Memory pre dump
Currently when pre-dumping the memory from tasks CRIU drains all the memory into pipes and then pushes it into images. This takes TONS of pipes and pins the whole memory into RAM. The proposal is to fix it by using sys_read_process_vm() system call.
If you look at the
cr_pre_dump_tasks() function you will see that it
cr_pre_dump_one_task()in a loop for each of the collected processes
cr_pre_dump_finish()that unfreezes the tasks by calling
pstree_switch_state()and then calls
page_xfer_dump_pages()in a loop
This is where the problem sits. The first function (
cr_pre_dump_one_task() one) infects the task with parasite and drains all the memory from it. The
mem_dump_ctl.pre_dump being set to true makes the memory dumping code save all the pages in page-pipes associated with the task descriptor (the
pstree_item object). After that the
pre_dump_finish() walks the items and flushes the memory into images.

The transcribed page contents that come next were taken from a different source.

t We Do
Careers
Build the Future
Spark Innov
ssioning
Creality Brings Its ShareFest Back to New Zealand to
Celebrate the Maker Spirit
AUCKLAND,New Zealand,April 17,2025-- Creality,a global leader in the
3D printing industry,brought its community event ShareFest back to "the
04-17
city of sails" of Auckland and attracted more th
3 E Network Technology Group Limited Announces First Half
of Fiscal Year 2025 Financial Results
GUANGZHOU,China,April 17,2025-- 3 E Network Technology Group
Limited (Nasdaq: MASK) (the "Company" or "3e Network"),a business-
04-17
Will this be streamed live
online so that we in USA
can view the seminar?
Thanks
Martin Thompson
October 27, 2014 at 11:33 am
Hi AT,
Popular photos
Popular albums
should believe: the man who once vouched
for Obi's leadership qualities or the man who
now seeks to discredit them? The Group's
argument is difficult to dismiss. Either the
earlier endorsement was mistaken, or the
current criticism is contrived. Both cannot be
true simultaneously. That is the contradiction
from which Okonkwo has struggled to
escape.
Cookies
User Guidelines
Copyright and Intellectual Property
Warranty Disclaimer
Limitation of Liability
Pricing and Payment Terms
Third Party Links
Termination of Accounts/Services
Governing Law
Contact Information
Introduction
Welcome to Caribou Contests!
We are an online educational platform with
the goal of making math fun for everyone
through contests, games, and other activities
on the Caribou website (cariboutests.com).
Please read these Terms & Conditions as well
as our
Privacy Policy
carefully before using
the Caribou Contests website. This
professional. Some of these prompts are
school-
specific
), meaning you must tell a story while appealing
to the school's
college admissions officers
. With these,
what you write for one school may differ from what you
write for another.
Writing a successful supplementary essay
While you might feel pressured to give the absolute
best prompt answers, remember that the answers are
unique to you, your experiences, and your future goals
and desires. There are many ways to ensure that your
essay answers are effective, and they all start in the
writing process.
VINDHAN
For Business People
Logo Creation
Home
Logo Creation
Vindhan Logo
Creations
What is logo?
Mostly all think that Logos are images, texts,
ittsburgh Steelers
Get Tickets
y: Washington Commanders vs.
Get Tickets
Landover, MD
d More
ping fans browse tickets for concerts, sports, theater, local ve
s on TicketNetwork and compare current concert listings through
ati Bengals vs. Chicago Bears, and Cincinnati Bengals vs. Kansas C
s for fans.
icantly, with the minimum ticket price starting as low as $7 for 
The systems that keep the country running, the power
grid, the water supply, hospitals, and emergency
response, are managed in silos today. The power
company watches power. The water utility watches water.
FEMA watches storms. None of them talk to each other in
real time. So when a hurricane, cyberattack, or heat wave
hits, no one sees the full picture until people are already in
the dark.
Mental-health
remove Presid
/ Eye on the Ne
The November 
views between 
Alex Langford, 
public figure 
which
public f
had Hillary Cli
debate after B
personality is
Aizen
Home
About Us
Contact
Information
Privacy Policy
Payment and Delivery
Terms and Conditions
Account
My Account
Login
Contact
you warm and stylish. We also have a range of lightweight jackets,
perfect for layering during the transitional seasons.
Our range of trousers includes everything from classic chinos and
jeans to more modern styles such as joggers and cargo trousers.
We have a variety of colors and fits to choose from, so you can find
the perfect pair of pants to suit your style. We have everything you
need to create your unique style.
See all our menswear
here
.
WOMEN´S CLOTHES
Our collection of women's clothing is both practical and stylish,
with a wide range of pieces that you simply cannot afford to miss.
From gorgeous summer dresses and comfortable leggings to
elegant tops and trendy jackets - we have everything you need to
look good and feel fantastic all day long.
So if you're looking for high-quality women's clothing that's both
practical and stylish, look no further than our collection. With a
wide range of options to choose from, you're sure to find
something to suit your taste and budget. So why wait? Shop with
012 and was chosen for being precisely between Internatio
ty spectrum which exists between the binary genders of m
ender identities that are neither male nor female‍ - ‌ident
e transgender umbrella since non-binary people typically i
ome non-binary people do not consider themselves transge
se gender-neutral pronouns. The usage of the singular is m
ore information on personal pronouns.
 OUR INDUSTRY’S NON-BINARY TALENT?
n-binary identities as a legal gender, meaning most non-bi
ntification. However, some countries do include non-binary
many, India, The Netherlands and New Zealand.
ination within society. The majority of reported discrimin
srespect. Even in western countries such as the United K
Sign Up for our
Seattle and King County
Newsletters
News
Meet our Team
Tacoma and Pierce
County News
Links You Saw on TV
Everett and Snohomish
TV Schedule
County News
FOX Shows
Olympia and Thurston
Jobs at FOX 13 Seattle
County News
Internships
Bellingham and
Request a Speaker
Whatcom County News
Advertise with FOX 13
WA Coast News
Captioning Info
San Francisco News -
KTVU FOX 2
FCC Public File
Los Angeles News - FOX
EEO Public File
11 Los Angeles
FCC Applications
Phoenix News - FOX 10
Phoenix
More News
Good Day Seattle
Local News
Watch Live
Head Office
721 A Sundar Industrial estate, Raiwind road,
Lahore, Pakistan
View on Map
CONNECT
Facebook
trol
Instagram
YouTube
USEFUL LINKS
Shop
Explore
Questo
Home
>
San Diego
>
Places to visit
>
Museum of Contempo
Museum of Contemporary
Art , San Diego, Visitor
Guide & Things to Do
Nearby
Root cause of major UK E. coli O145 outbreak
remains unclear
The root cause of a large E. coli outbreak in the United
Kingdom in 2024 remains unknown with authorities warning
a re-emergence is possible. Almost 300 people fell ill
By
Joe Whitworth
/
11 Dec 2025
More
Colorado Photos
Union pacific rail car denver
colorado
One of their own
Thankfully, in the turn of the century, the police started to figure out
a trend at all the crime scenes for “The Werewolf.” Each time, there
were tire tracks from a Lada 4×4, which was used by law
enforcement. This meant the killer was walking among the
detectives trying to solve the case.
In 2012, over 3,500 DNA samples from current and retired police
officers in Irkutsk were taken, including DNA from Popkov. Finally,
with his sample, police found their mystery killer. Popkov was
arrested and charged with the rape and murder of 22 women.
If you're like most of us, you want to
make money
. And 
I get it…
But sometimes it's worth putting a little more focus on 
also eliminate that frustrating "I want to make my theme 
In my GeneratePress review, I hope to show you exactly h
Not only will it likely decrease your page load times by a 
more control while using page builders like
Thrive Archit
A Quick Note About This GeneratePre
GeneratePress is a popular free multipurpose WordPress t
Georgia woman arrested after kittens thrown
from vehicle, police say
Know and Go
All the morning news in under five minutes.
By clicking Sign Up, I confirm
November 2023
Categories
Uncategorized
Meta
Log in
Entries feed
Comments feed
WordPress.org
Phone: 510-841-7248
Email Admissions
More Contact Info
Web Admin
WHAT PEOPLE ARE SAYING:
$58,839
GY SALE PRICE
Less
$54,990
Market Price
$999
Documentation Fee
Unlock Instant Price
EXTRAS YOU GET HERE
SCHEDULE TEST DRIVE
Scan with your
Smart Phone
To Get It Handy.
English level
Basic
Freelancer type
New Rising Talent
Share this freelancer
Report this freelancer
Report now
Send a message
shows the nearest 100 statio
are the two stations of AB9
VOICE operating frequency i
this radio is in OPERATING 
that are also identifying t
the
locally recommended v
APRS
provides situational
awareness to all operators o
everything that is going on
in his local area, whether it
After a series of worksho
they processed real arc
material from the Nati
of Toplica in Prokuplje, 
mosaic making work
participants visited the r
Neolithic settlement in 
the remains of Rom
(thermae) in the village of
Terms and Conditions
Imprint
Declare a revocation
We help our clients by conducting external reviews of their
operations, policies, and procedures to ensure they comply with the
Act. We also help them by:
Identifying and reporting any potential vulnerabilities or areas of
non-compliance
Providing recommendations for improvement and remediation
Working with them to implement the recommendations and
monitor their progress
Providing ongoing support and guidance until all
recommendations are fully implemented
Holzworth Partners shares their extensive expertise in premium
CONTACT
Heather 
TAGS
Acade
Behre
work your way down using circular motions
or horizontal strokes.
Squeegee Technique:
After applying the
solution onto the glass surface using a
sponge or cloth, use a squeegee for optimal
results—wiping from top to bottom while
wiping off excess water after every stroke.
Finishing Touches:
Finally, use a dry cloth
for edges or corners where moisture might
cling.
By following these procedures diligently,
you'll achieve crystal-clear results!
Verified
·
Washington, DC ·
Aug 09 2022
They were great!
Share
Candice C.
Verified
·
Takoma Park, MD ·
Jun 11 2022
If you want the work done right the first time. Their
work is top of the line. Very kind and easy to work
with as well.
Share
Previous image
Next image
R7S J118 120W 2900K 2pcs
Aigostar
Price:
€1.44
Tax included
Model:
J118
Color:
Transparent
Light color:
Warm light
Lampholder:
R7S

What we need to do is to tune both calls.
pre_dump_one_task shouldn't infect victims and drain pages from them. Instead, it should just stop the tasks and get the list of VMA-s from it. After it the
pre_dump_finish should unfreeze the tasks (as it does not) and then walk the VMAs provided and call the
sys_read_process_vm() for each entry met copying the pages contents into the images. Or to the page-server, but the page-xfer stuff handles it.
What's tricky in the latter part is that the
sys_read_process_vm will race with tasks fixing their VMAs, since they are unfrozen. So you'll need to carefully handle the potential partial reads or even errors and tune-up the images respectively.
Another headache is about read-protected memory areas. You will need to check whether the
sys_read_process_vm allows root user (criu runs as root) still read those, and, if no, handle them too by skipping them. Now the pre-dump read-unprotects the pages, then grabs them, then read-protects back, but that's not the option for the new algo.
The mentioned system call copies the memory, so we can do better. If we could have a
sys_splice_process_vm system call, that behaves like regular
splice one, but works on other task's memory, we could replace memory copying with memory vm-splicing and further splicing it into the image or page server socket file descriptor.